In Red Faced findet Supergirl ein Ventil für ihre angestaute Wut, deren Ursprung verschiedene Gründe hat. Während erneut alles andere als subtil einige Parallelen zwischen den verschiedenen Charakteren aufgezeigt werden, überzeugt in dieser Woche allen voran Hauptdarstellerin Melissa Benoist.

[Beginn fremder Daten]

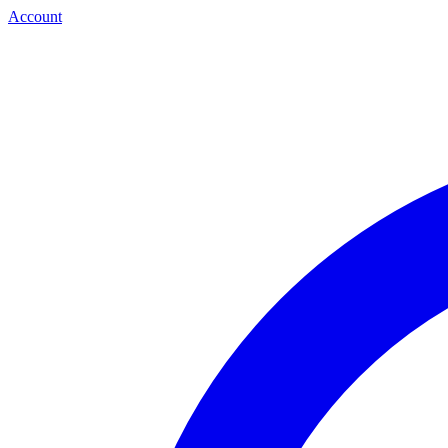
Account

Supergirl (Melissa Benoist) und Lucy Lane (Jenna Dewan Tatum, r.) in „Red Faced“ / (c) CBS
Supergirl (Melissa Benoist) und Lucy Lane (Jenna Dewan Tatum, r.) in „Red Faced“ / (c) CBS

Auch in der sechsten Episode der ersten Staffel von Supergirl, das gestern übrigens eine Bestellung einer vollen ersten Staffel - also eine Erweiterung um sieben Folgen auf insgesamt 20 - erfuhr, bleiben die Serienmacher bei ihrer bewährten Formel für den Aufbau der Handlung um die junge Superheldin. Das hat zur Folge, dass sich die Geschichte um eine weitere Prüfung und Lektion für unsere Protagonistin im Grunde genommen nicht allzu überraschend gestaltet. Trotzdem gefällt Red Faced ein Stück weit besser als die vorangegangene Episode How Does She Do It?, da die einzelnen Handlungsebenen einfach stimmiger als noch zuvor ineinandergreifen.

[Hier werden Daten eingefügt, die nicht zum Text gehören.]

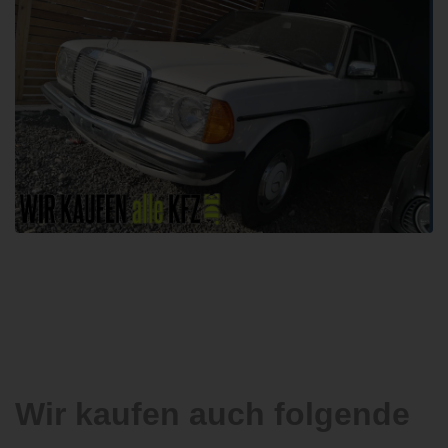
Wir kaufen auch folgende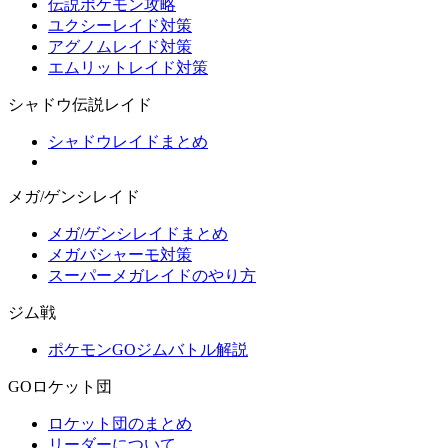
伝説ポケモン攻略
ユクシーレイド対策
アグノムレイド対策
エムリットレイド対策
シャドウ伝説レイド
シャドウレイドまとめ
メガ/ゲンシレイド
メガ/ゲンシレイドまとめ
メガバシャーモ対策
スーパーメガレイドのやり方
ジム戦
ポケモンGOジムバトル解説
GOロケット団
ロケット団のまとめ
リーダーについて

Die zahlreichen Querverbindungen zeichnen zwar wie so oft arg offensichtliche Parallelen zwischen den Charakteren und ihren persönlichen Problemen, die gerne etwas subtiler verpackt sein könnten. Dass man über diesen für den Zuschauer geläufigen, bisweilen ein wenig uninspirierten Ansatz der „Supergirl“-Autoren durchaus hinwegsehen kann, liegt vor allem an Melissa Benoist, die in „Red Faced“ besonders positiv in Erscheinung tritt. Aber auch die Nebendarstellerriege leistet solide Arbeit, wobei man der talentierten Besetzung gelegentlich ein paar wenig abgedroschenere Dialoge wünschen würde.

War zone

Dieser Kritikpunkt fällt unter anderem in der Nebenhandlung um James (Mehcad Brooks) und Lucy Lane (Jenna Dewan Tatum) auf, deren glückliche Beziehung Kara schmerzvoll vor Augen führt, dass sie womöglich nie eine vergleichbare, intime Erfahrung machen kann, da sie eben nicht „normal“ ist. Während das sehr aufrichtige, gefühlvolle Schauspiel von Melissa Benoist das Dilemma ihrer Figur glaubhaft und nachvollziehbar transportiert (eine Dialogszene mit James nach einer kleinen Sparingseinheit steht exemplarisch für den sehr guten Auftritt von Benoist in dieser Folge), ärgere ich mich persönlich dann schon etwas über die Szenen, bei der Lucy, James, Kara und Winn (Jeremy Jordan) einen gemeinsamen Spieleabend miteinander verbringen.

Alex (Chyler Leigh) und Kara (Melissa Benoist) in %26bdquo;Red Faced%26ldquo; © CBS
Alex (Chyler Leigh) und Kara (Melissa Benoist) in %26bdquo;Red Faced%26ldquo; © CBS

Threat

Lucy, die zuvor im Rahmen eines militärischen Testeinsatzes auf Supergirl getroffen war, feuert ein paar Giftpfeile in Richtung der jungen Heldin ab, die dazu beitragen, dass sich in Kara nur noch mehr Wut sammelt. Die Szene an sich ist für meinen Geschmack aber leider viel zu klischeehaft, was überhaupt für den gesamten Handlungsstrang um James, Lucy und deren Vater General Sam Lane zutrifft. Dieser ist gar nicht gut auf Aliens mit Superkräften zu sprechen und ein überzeugter Gegner von Supergirl sowie Superman. James kann er auch nicht besonders gut leiden, weil dieser ja viel zu schlecht für seine geliebte Tochter ist und dann auch im Bunde mit dem Mann aus Stahl steht. Hier greift man mit Karacho in die Fernsehtropenkiste - dass Lucys Vater die ganze Zeit extrem austauschbar bleibt und keinen eigenen Charakter bekommt, macht das Ganze nicht besser.

Gespielt wird Sam Lane übrigens von Glenn Morshower, der in seiner Vita als Schauspieler bereits etliche Male für die Rolle eines hochdekorierten Militärangehörigen gecastet wurde. Als vollwertige Figur bleibt er aber viel zu blass und so dient er vor allem als simples Plotelement, um die nächste Lehrstunde für Supergirl einzuleiten.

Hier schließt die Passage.